Normal QQ plot and general QQ plot

Quantile-quantile (QQ) plots are graphs on which quantiles from two distributions are plotted relative to each other.

How the Normal QQ plot is constructed

First, the data values are ordered and cumulative distribution values are calculated as (i– 0.5)/n for the ith ordered value out of n total values (this gives the proportion of the data that falls below a certain value). A cumulative distribution graph is produced by plotting the ordered data versus the cumulative distribution values (graph on the top left in the figure below). The same process is done for a standard normal distribution (a Gaussian distribution with a mean of 0 and a standard deviation of 1, shown in the graph on the top right of the figure below). Once these two cumulative distribution graphs have been generated, data values corresponding to specific quantiles are paired and plotted in a QQ plot (bottom graph in the figure below).

Normal QQ plot
Normal QQ plot example

How the general QQ plot is constructed

General QQ plots are used to assess the similarity of the distributions of two datasets. These plots are created following a similar procedure as described for the Normal QQ plot, but instead of using a standard normal distribution as the second dataset, any dataset can be used.
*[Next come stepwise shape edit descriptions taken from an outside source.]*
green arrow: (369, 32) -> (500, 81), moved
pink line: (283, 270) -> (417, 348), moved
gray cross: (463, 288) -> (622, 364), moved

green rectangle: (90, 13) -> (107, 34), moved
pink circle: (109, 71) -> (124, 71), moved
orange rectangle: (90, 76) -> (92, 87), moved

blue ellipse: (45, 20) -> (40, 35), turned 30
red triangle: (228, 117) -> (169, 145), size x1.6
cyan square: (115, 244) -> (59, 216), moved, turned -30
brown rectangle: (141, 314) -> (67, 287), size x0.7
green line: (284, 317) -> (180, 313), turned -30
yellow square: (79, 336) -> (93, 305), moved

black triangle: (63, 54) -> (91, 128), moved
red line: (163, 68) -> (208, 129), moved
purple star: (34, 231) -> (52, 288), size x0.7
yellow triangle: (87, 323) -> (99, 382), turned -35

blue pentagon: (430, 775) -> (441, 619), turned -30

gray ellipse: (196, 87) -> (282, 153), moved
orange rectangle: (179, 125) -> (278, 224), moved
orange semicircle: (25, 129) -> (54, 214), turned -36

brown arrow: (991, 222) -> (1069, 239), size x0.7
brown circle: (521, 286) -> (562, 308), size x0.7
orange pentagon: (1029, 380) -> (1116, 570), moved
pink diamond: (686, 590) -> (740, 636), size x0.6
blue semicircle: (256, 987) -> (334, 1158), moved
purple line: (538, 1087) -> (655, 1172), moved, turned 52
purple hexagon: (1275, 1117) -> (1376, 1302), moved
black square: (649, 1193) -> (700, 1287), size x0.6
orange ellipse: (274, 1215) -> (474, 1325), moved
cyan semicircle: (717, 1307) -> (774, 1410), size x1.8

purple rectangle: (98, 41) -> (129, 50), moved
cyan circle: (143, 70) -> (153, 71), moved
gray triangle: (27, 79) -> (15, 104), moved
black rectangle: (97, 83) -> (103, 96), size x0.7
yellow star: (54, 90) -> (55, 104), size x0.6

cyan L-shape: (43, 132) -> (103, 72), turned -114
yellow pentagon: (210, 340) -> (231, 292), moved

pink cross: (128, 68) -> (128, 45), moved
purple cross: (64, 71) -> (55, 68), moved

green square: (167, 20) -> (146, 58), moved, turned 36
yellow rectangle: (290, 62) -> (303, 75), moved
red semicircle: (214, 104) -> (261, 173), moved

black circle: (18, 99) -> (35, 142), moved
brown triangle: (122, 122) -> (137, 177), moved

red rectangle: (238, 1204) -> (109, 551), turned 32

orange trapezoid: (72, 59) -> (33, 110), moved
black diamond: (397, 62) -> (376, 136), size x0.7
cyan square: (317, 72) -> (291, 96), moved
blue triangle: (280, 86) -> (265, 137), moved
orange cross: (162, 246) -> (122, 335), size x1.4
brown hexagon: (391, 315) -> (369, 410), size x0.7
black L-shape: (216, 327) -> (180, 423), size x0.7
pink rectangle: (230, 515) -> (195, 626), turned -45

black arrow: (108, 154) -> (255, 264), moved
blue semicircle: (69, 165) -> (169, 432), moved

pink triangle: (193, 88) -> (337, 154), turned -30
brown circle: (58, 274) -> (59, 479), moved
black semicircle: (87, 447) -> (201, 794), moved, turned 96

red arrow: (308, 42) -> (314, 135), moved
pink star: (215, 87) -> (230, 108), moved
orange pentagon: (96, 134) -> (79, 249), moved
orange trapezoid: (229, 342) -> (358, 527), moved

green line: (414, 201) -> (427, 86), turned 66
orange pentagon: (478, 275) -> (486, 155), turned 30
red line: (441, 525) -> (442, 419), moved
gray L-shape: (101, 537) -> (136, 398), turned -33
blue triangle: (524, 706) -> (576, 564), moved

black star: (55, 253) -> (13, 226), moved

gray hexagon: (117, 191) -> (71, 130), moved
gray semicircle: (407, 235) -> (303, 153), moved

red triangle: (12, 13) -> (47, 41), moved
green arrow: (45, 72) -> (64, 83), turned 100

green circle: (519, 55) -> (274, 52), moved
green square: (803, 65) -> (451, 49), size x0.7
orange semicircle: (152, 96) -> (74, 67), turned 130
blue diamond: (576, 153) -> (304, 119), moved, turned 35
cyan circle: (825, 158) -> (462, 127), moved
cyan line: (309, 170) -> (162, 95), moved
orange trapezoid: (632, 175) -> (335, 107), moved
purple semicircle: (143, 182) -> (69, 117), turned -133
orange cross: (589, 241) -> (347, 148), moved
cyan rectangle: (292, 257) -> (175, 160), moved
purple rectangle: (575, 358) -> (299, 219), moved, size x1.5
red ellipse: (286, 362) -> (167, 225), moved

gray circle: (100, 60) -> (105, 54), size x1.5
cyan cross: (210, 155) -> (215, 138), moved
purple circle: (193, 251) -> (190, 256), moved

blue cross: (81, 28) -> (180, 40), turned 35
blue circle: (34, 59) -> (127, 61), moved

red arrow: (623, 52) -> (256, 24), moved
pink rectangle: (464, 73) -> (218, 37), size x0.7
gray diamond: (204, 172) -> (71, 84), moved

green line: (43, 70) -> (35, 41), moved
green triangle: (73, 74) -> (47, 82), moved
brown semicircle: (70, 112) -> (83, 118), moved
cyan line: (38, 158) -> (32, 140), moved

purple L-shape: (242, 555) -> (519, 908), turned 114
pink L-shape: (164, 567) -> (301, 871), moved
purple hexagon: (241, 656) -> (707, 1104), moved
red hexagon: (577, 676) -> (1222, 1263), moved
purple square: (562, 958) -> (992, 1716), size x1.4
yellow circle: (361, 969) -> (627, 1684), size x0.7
If the two datasets have identical distributions, points in the general QQ plot will fall on a straight (45-degree) line.

General QQ Plot
General QQ plot example

Examining data distributions using QQ plots

Points on the Normal QQ plot provide an indication of univariate normality of the dataset. If the data is normally distributed, the points will fall on the 45-degree reference line. If the data is not normally distributed, the points will deviate from the reference line.

In the diagram below, the quantile values of the standard normal distribution are plotted on the x-axis in the Normal QQ plot, and the corresponding quantile values of the dataset are plotted on the y-axis. You can see that the points fall close to the 45-degree reference line. The main departure from this line occurs at high values of ozone concentration.

The Normal QQ Plot tool allows you to select the points that do not fall close to the reference line. The location of the selected points are then highlighted in the ArcMap data view. As seen below, they are concentrated around the San Francisco Bay area (points shaded in pink on the map below).

QQ Plot Map
QQ Plot Map

An example of using data transformations

A Normal QQ plot of an example dataset is presented here:

Standard normal distribution: QQ Plot transformed
Standard normal distribution: QQ Plot transformed

Notice how the points stray from the straight line.

However, as can be seen in the figure below, when a log transformation is applied to the dataset, the points lie closer to the 45-degree reference line.

Standard normal distribution: QQ log transformation
Standard normal distribution: QQ log transformation

Box-Cox and arcsine transformations can also be applied to the data within the Normal QQ Plot tool to assess their effect on the normality of the distribution.

9/12/2013